Rendered page images
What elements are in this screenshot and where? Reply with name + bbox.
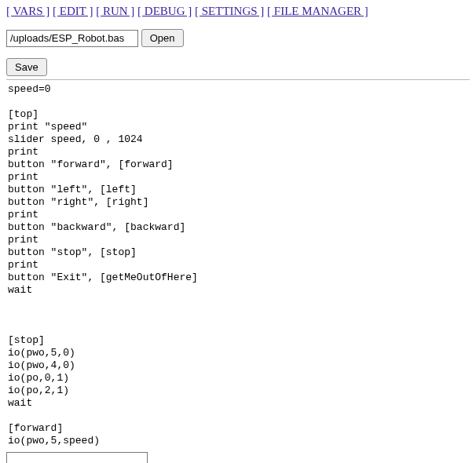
nav-settings-link[interactable]: [ SETTINGS ] xyxy=(195,5,264,17)
nav-run-link[interactable]: [ RUN ] xyxy=(96,5,134,17)
open-button[interactable]: Open xyxy=(141,29,184,47)
nav-debug-link[interactable]: [ DEBUG ] xyxy=(137,5,192,17)
bottom-input-row xyxy=(6,452,470,463)
save-row: Save xyxy=(6,58,470,76)
save-button[interactable]: Save xyxy=(6,58,47,76)
nav-vars-link[interactable]: [ VARS ] xyxy=(6,5,49,17)
nav-bar: [ VARS ] [ EDIT ] [ RUN ] [ DEBUG ] [ SE… xyxy=(6,5,470,18)
code-editor[interactable]: speed=0 [top] print "speed" slider speed… xyxy=(8,83,468,447)
file-row: Open xyxy=(6,29,470,47)
file-path-input[interactable] xyxy=(6,30,138,47)
nav-filemanager-link[interactable]: [ FILE MANAGER ] xyxy=(267,5,368,17)
nav-edit-link[interactable]: [ EDIT ] xyxy=(53,5,93,17)
editor-frame: speed=0 [top] print "speed" slider speed… xyxy=(6,79,470,447)
command-input[interactable] xyxy=(6,452,148,463)
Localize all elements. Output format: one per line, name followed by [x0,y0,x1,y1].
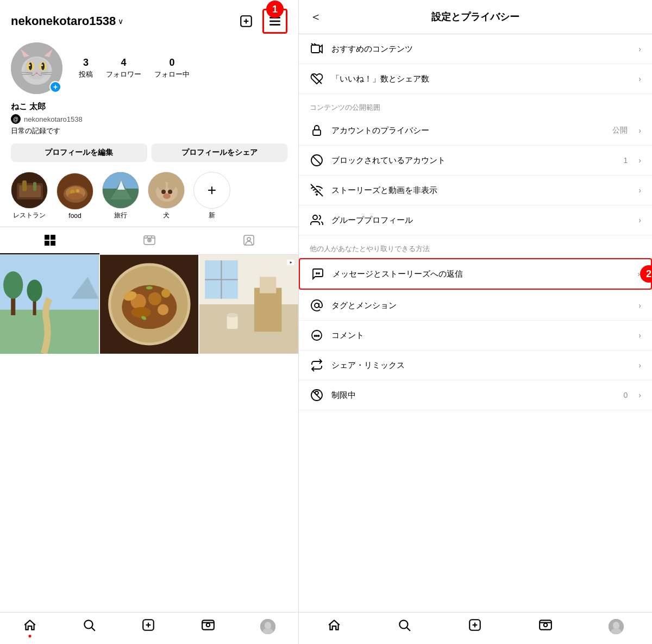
stat-following[interactable]: 0 フォロー中 [154,57,190,79]
profile-buttons: プロフィールを編集 プロフィールをシェア [0,140,298,165]
chevron-right-icon-restrict: › [638,391,641,399]
edit-profile-button[interactable]: プロフィールを編集 [11,143,147,162]
add-post-button[interactable] [236,11,256,31]
nav-search[interactable] [82,618,96,635]
svg-point-111 [318,273,319,274]
svg-point-90 [84,620,92,628]
svg-line-91 [92,628,95,631]
highlight-item-new[interactable]: + 新 [193,172,230,220]
section-label-visibility: コンテンツの公開範囲 [299,94,652,116]
settings-header: ＜ 設定とプライバシー [299,0,652,34]
settings-item-tags[interactable]: タグとメンション › [299,291,652,321]
svg-point-99 [265,622,271,629]
nav-home[interactable] [23,618,37,635]
svg-line-107 [313,157,321,164]
tab-tagged[interactable] [199,227,298,254]
settings-item-blocked[interactable]: ブロックされているアカウント 1 › [299,146,652,176]
threads-handle: @ nekonekotaro1538 [0,113,298,125]
tags-text: タグとメンション [331,301,631,311]
privacy-text: アカウントのプライバシー [331,126,605,136]
svg-line-118 [313,391,321,399]
hamburger-button-container: 1 [262,9,287,34]
svg-point-96 [206,623,210,627]
settings-item-privacy[interactable]: アカウントのプライバシー 公開 › [299,116,652,146]
chevron-right-icon-blocked: › [638,156,641,165]
chevron-right-icon-comments: › [638,331,641,340]
nav-reels-right[interactable] [538,618,553,635]
highlight-item-dog[interactable]: 犬 [148,172,185,220]
settings-item-mute[interactable]: ストーリーズと動画を非表示 › [299,176,652,205]
share-profile-button[interactable]: プロフィールをシェア [152,143,288,162]
settings-item-comments[interactable]: コメント › [299,321,652,351]
highlight-item-restaurant[interactable]: レストラン [11,172,48,220]
nav-add-right[interactable] [468,618,482,635]
photo-cell-3[interactable] [199,255,298,354]
svg-point-34 [68,193,83,199]
photo-cell-2[interactable] [100,255,199,354]
svg-point-66 [27,279,42,301]
settings-item-recommended[interactable]: おすすめのコンテンツ › [299,34,652,64]
settings-item-likes[interactable]: 「いいね！」数とシェア数 › [299,64,652,94]
highlights-row: レストラン food [0,165,298,227]
nav-reels[interactable] [201,618,215,635]
username-chevron[interactable]: ∨ [118,17,123,26]
highlight-circle-dog [148,172,185,209]
nav-profile[interactable] [260,619,275,634]
settings-item-remix[interactable]: シェア・リミックス › [299,351,652,380]
svg-rect-28 [33,182,36,191]
chevron-right-icon-tags: › [638,301,641,310]
mute-icon [310,183,324,197]
highlight-label-food: food [68,212,81,220]
bottom-nav-left [0,612,298,644]
highlight-item-food[interactable]: food [57,173,93,220]
mention-icon [310,298,324,312]
svg-point-89 [227,313,238,317]
tab-reels[interactable] [99,227,199,254]
restrict-text: 制限中 [331,390,616,401]
header-icons: 1 [236,9,287,34]
svg-point-116 [318,335,319,336]
bio: 日常の記録です [0,125,298,140]
nav-add[interactable] [141,618,155,635]
stat-followers[interactable]: 4 フォロワー [106,57,141,79]
svg-rect-48 [45,235,49,240]
svg-point-59 [247,237,250,241]
svg-rect-81 [199,304,298,354]
highlight-new-circle[interactable]: + [193,172,230,209]
svg-point-110 [316,273,317,274]
settings-item-messages[interactable]: メッセージとストーリーズへの返信 › 2 [299,258,652,290]
settings-item-group[interactable]: グループプロフィール › [299,205,652,235]
tab-grid[interactable] [0,227,99,254]
chevron-right-icon-privacy: › [638,126,641,135]
svg-point-15 [29,62,32,70]
reel-icon [286,258,295,269]
svg-line-121 [407,628,410,631]
highlight-label-dog: 犬 [163,211,170,220]
message-icon [311,267,325,281]
svg-point-126 [543,623,547,627]
svg-point-73 [148,292,161,305]
chevron-right-icon-mute: › [638,186,641,195]
photo-cell-1[interactable] [0,255,99,354]
svg-rect-105 [313,130,321,135]
nav-profile-right[interactable] [609,619,624,634]
settings-item-restrict[interactable]: 制限中 0 › [299,380,652,410]
svg-rect-27 [22,180,27,191]
stat-posts: 3 投稿 [79,57,93,79]
recommended-text: おすすめのコンテンツ [331,44,631,54]
right-panel: ＜ 設定とプライバシー おすすめのコンテンツ › [299,0,652,644]
avatar-add-button[interactable]: + [49,81,61,93]
svg-point-120 [400,620,408,628]
svg-point-119 [315,391,318,395]
avatar-container: + [11,42,62,94]
highlight-item-travel[interactable]: 旅行 [102,172,139,220]
back-button[interactable]: ＜ [310,9,322,25]
svg-rect-101 [311,45,319,53]
highlight-circle-restaurant [11,172,48,209]
following-count: 0 [169,57,174,68]
highlight-label-travel: 旅行 [114,211,127,220]
nav-home-right[interactable] [327,618,341,635]
svg-point-109 [313,215,317,220]
nav-search-right[interactable] [397,618,411,635]
svg-point-46 [168,190,172,194]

▸ **EXERCISE REQUIREMENTS**: The answer should be a single number: the count of lines in the records that hold the string "avatar".

▸ **ANSWER SECTION**: 2